Category Archives: James “Jimmy” Peters

British Captives Drank Champagne

The following two newspaper articles were provided by Vanda Jessopp, daughter of Stanley Thomas Dunn, a POW was interned with Jimmy Peters in Camp 59. (See “Stanley Thomas Dunn.”)

The Germans Got Merely Rice-Stew
Their British Captives Drank Champagne

After being held in an Italian camp for two years Private J. Peters, R.A.M.C. has arrived back at his Halchard-road (Upper Halloway) home after travelling through Turkey, Egypt and South Africa. He said to-day:

“The Germans made us work 17 hours a day for seven days a week in a working party in Tripoli, but as it was on a food dump we enjoyed it. When the Jerries were lining up for rice stew we were lying in the shade drinking sherry and champagne and eating 7 lb. tins of ham. It was nothing to eat a whole tin of pears at a time.”

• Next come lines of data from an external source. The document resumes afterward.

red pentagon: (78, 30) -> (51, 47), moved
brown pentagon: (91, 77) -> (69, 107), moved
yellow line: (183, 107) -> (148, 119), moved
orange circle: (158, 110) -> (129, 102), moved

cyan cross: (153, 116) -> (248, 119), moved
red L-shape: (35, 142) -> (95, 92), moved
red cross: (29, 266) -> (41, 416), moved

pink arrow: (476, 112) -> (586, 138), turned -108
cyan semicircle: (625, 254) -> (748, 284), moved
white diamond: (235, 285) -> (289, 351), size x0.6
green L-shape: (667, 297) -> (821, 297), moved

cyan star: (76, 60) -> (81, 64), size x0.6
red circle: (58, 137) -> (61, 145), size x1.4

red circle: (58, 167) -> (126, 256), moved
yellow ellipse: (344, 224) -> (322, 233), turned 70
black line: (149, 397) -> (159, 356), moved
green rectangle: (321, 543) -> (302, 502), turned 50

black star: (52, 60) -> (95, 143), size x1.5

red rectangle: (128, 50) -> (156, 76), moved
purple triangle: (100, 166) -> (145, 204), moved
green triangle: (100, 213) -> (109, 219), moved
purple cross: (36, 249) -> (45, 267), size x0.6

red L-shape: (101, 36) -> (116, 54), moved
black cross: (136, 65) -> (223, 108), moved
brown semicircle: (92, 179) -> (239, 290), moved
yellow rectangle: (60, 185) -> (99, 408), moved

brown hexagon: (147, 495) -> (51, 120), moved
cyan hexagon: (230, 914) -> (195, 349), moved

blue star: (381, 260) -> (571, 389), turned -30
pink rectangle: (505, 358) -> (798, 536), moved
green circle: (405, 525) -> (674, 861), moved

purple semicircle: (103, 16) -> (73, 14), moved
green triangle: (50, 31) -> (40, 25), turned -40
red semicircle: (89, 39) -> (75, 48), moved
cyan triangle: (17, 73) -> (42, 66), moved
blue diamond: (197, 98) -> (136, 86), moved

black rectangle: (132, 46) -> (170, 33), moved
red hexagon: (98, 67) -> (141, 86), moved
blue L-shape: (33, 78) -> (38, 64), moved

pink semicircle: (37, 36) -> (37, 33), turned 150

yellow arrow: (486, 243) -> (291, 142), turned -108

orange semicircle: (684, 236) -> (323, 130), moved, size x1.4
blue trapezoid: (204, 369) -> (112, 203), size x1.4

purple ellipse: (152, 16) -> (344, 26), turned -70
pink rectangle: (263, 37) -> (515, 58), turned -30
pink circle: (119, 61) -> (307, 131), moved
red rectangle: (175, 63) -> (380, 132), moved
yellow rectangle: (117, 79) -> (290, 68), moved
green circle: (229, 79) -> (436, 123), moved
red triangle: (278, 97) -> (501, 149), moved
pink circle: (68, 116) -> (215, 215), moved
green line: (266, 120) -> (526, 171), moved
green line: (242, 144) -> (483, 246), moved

He is to marry Miss Joan Lines, Falkland-road, Honsey.

Caption for two photos:
Pte. James Peters and Miss Joan Lines.

They Want Polish

“Razor blades and good boot polish are what British war prisoners want most,” Private Jimmy Peters told a Hornsey British Legion meeting. Recently repatriated, he was in eight camps in Italy and Germany.

Stanley Thomas Dunn

At left, Stanley Thomas Dunn, 5th Battalion Royal Tank Regiment; at right, James (Jimmy) Peters, Royal Army Medical Corps. Photo taken in Camp 59, Servigliano.

My friend Anne Copley met Vanda Jessopp and her husband Peter last November at the 2017 Fontanellato–Monte San Martino Trust Luncheon in London. They have since exchanged information about Vanda’s father, Stanley Dunn, that they are allowing me to share here.

Stanley Thomas Dunn (Trooper 7908395, 5th Battalion, Royal Tank Regiment), was captured in North Africa on April 8, 1941.

He was born November 6, 1919. He died February 22, 2003.

Here is the apparent chronology of his internments:

From Africa, Stanley was transported to Sicily (where the POWs built a road). From Sicily he was sent to Servigliano (P.G. 59), then Fontanellato (P.G. 49), and finally Sforzesca (P.G. 146/18). He escaped from Sforzesca and in time was able to make his way to Switzerland, where he lived in Camp d’Eoades in Arosa, Switzerland, until his repatriation.

It’s somewhat of a mystery why Stanley would have been sent from Servigliano, which was an “other ranks” camp to Fontanellato, which was an officers’ camp before being transferred to Sforzesca.

After his escape in Italy, Stanley was helped by Eric Newby’s wife-to-be Wanda Skof.

British travel writer Eric Newby, who during the Second World War served in the Black Watch and Special Boat Section, was captured in August 1942. He escaped from Fontanellato POW camp after the Italian Armistice and was befriended by Wanda Skof, a Slovenian woman living with her family nearby. Eric married Wanda after the war.